Personalmente, no soy admirador de la música del ex-Ekhymosis, no obstante quería ver su show para poder hacerme a un concepto de lo que iba a generar en los asistentes al festival, que en estos 25 años se ha vuelto un lugar de encuentro y casi que de culto.
Mi gran sorpresa fue cuando abrió su concierto interpretando A Dios le pido y un mar de pantallas de celulares iluminaron el parque Simón Bolívar para grabar el momento.

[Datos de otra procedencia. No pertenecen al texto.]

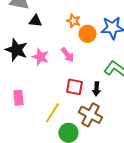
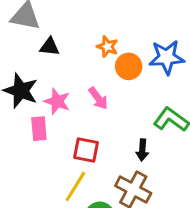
red square: (74, 87) -> (86, 150), moved
pink rectangle: (18, 98) -> (39, 129), moved

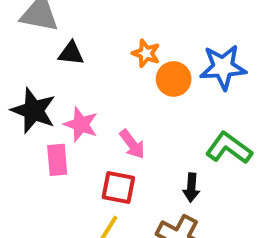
pink arrow: (98, 98) -> (132, 144), moved

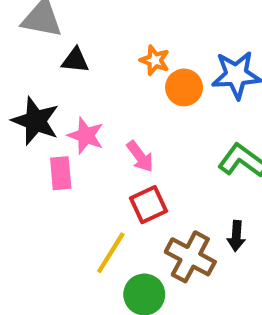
red square: (118, 188) -> (148, 205), moved, turned -36
black arrow: (191, 188) -> (236, 236), moved

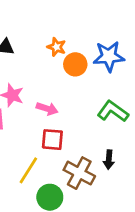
pink arrow: (140, 156) -> (47, 109), turned -35
red square: (148, 205) -> (52, 140), turned 30

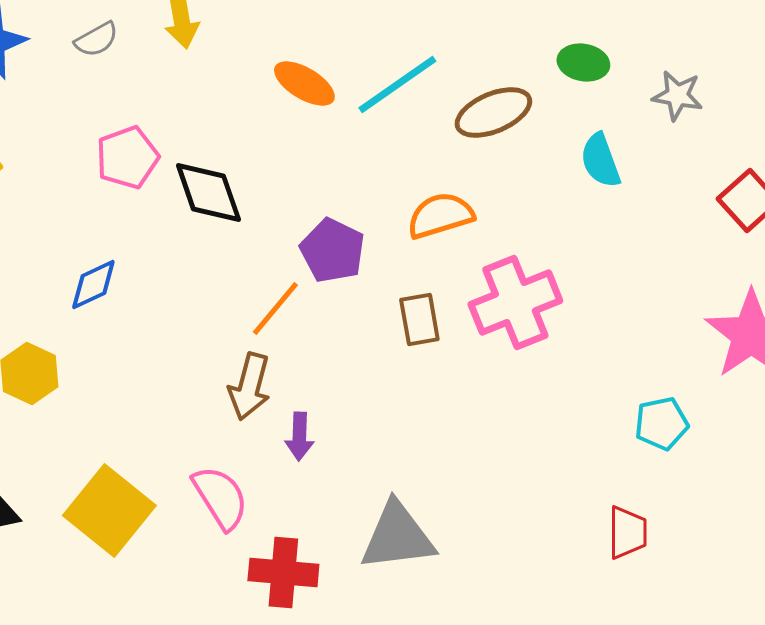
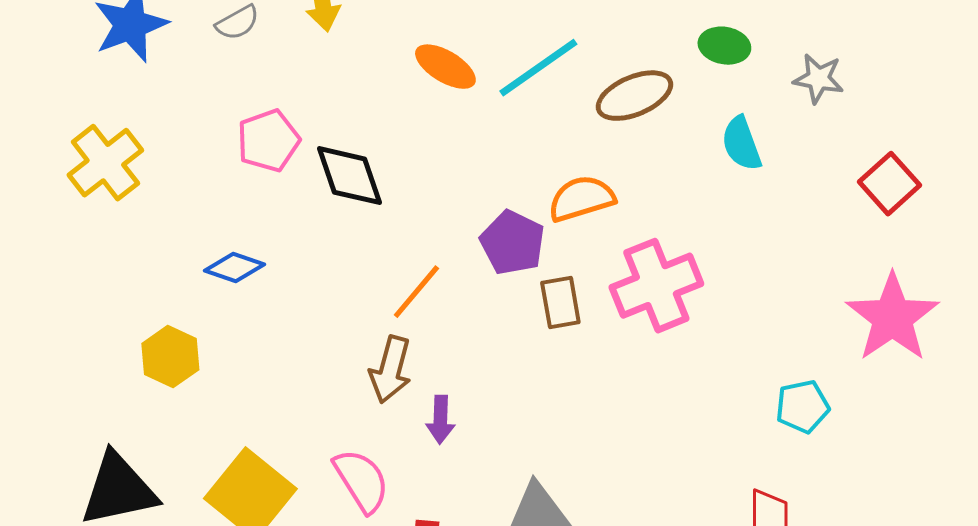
purple pentagon: (332, 250) -> (512, 243), moved
blue diamond: (93, 284) -> (234, 268), turned 44

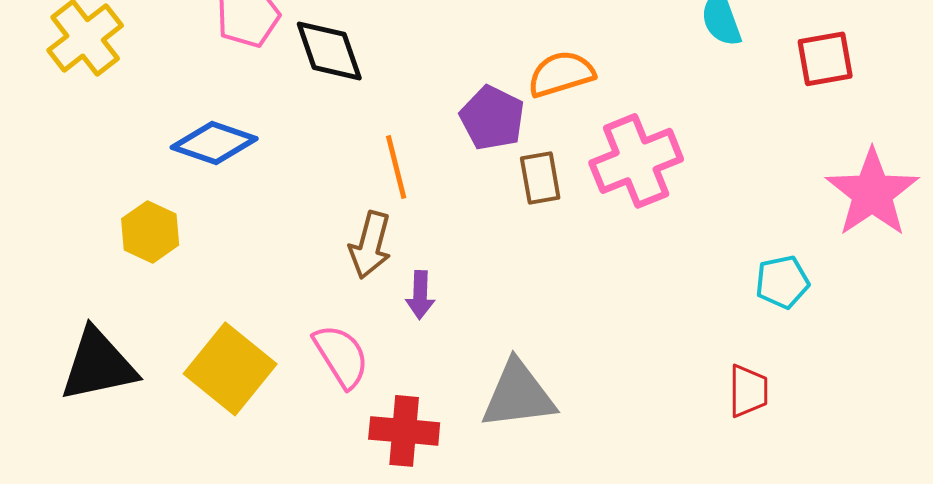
red square: (889, 184) -> (825, 59), moved, turned 32
blue diamond: (234, 268) -> (214, 143), size x1.4
orange line: (416, 292) -> (396, 167), turned -54

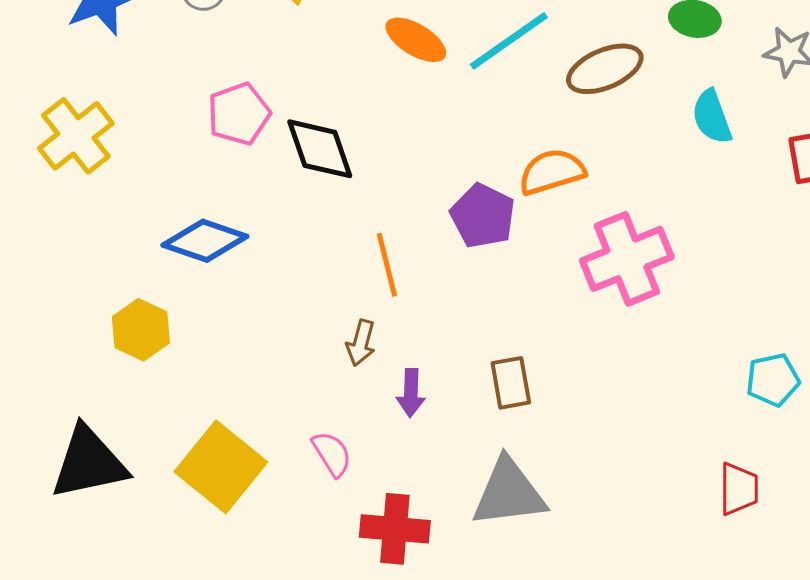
brown rectangle: (540, 178) -> (511, 383), moved
brown arrow: (370, 245) -> (361, 343), size x0.7
pink semicircle: (341, 356) -> (332, 454), size x0.7

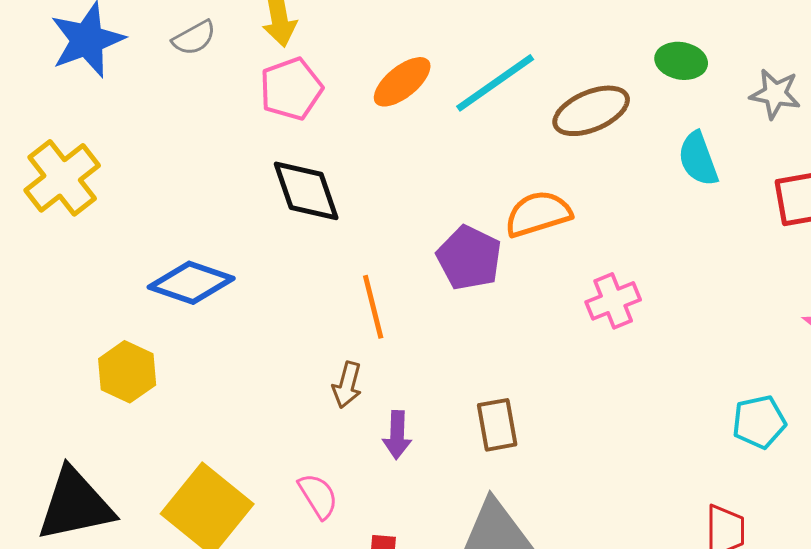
orange ellipse: (416, 40) -> (402, 82), turned -70
pink pentagon: (239, 114) -> (291, 89), moved
pink cross: (627, 259) -> (613, 301), size x0.6

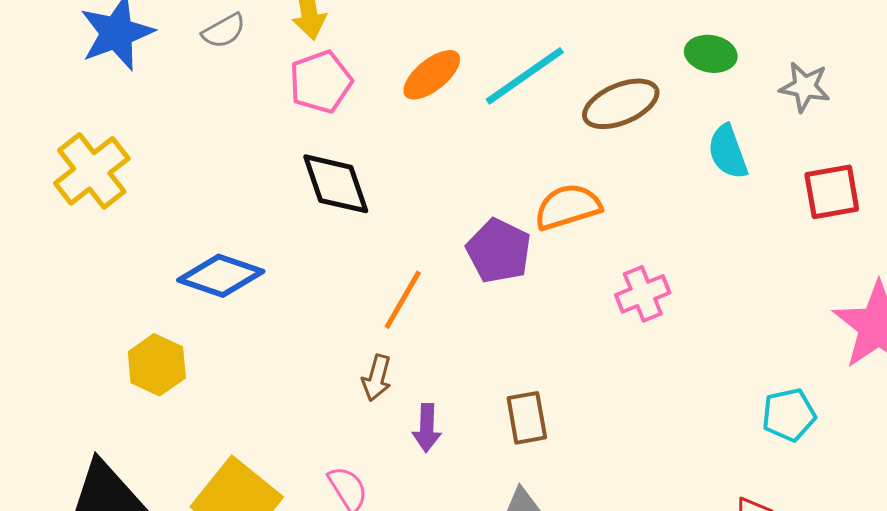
orange line: (373, 307) -> (403, 300), turned 44

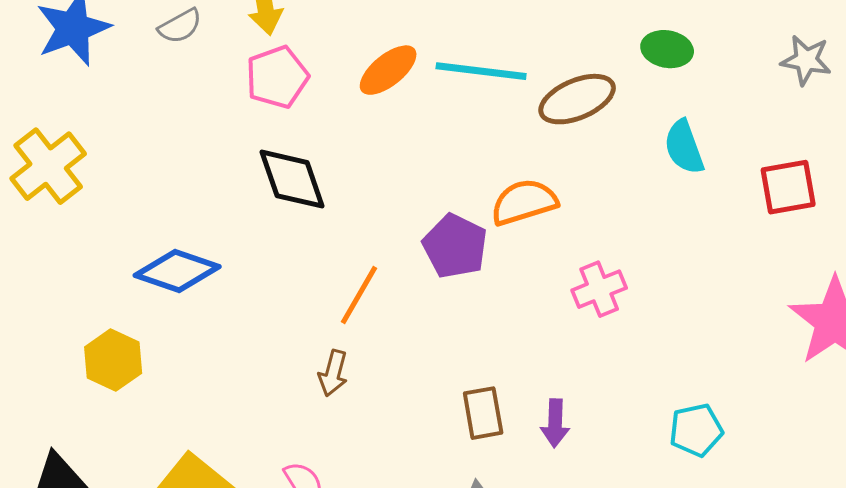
cyan line: (525, 76) -> (481, 71), turned 42
gray star: (805, 87) -> (806, 60), moved
cyan pentagon: (789, 415) -> (696, 430), moved
purple arrow: (427, 428) -> (555, 423), moved

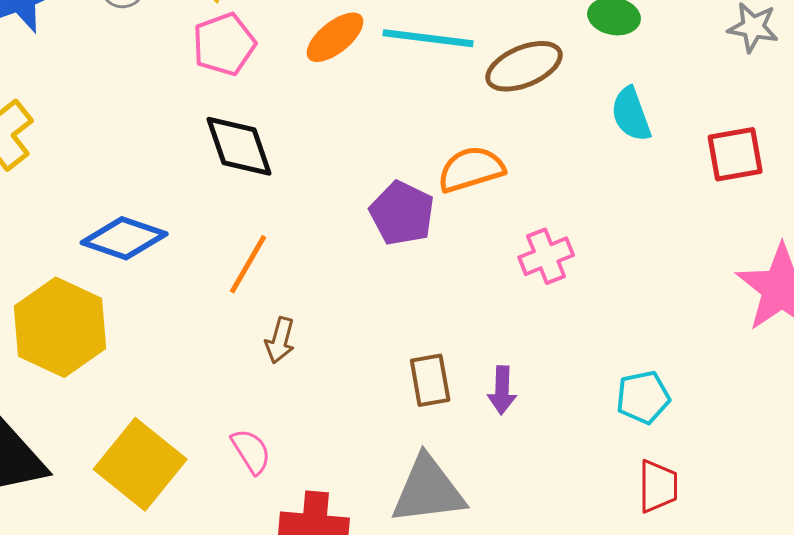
orange line: (359, 295) -> (248, 264), moved
yellow hexagon: (113, 360) -> (60, 327), size x1.6

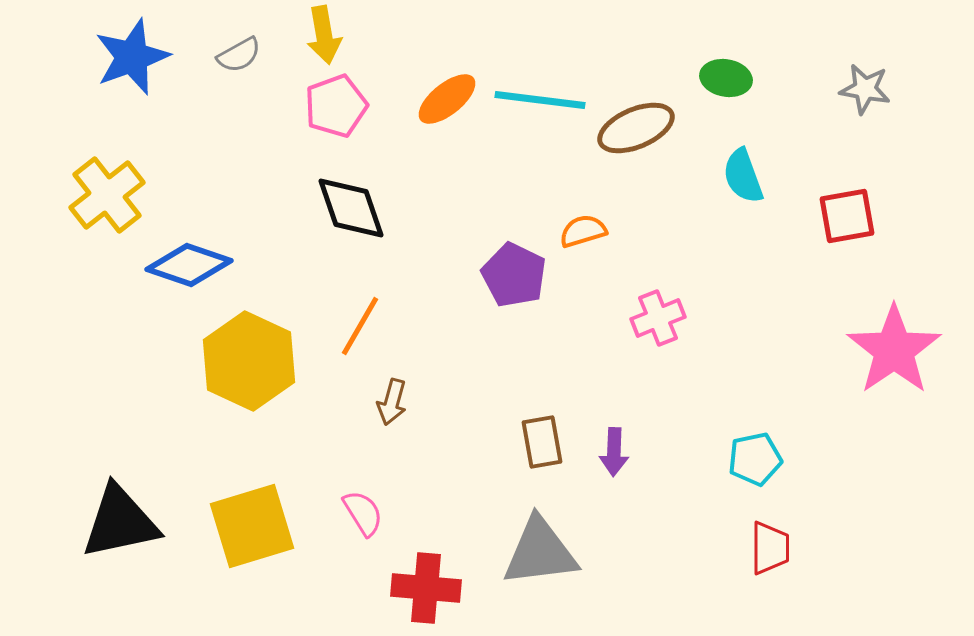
orange semicircle: (471, 169) -> (583, 231), size x0.7
blue diamond: (124, 238) -> (189, 265), moved
yellow hexagon: (60, 327) -> (249, 361), moved
yellow square: (140, 464) -> (252, 526), turned 34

Ahí muchos nos dimos cuenta de que buena parte de los asistentes habían ido a ver puntualmente su presentación.
A medida que el antioqueño, junto con su banda, iba ejecutando su presentación, la gente más coreaba entusiasta sus canciones romanticonas y empalagosas y se emocionaba con sus clichés chabacanos tipo “¡Qué chimba tan hijueputa, parce!”.
A esa hora el mismo público que hace apenas un rato oía con indiferencia el increíble solo de bajo ejecutado por Pedro Aznar en el intermedio de su canción Mientes, estaba en plena comunión con las canciones ultramediatizadas de Juanes.
Estuve en Rock al Parque 2019 en parte para confirmar que Juanes es un excelente músico, respetado en la industria discográfica, capaz de subir a su escenario a Zeta Bosio para tocar junto con él un clásico de Soda Estéreo, alternar con Fito Páez o armar un “pogo” de magnitudes demenciales al hacer un impecable cover de Seek & destroy de Metallica; pero mientras transcurría su show y veía que incluso a los que no nos gusta su música rumeábamos inconsciente y casi que automáticamente sus canciones, me di cuenta de que también es un producto preconcebido industrialmente que debe su fama y su éxito a la sobreexposición mediática, a la “payola”, a la repetición forzada de sus canciones, a los millones de dólares invertidos en producción musical y su imagen, al igual que a su cara bonita.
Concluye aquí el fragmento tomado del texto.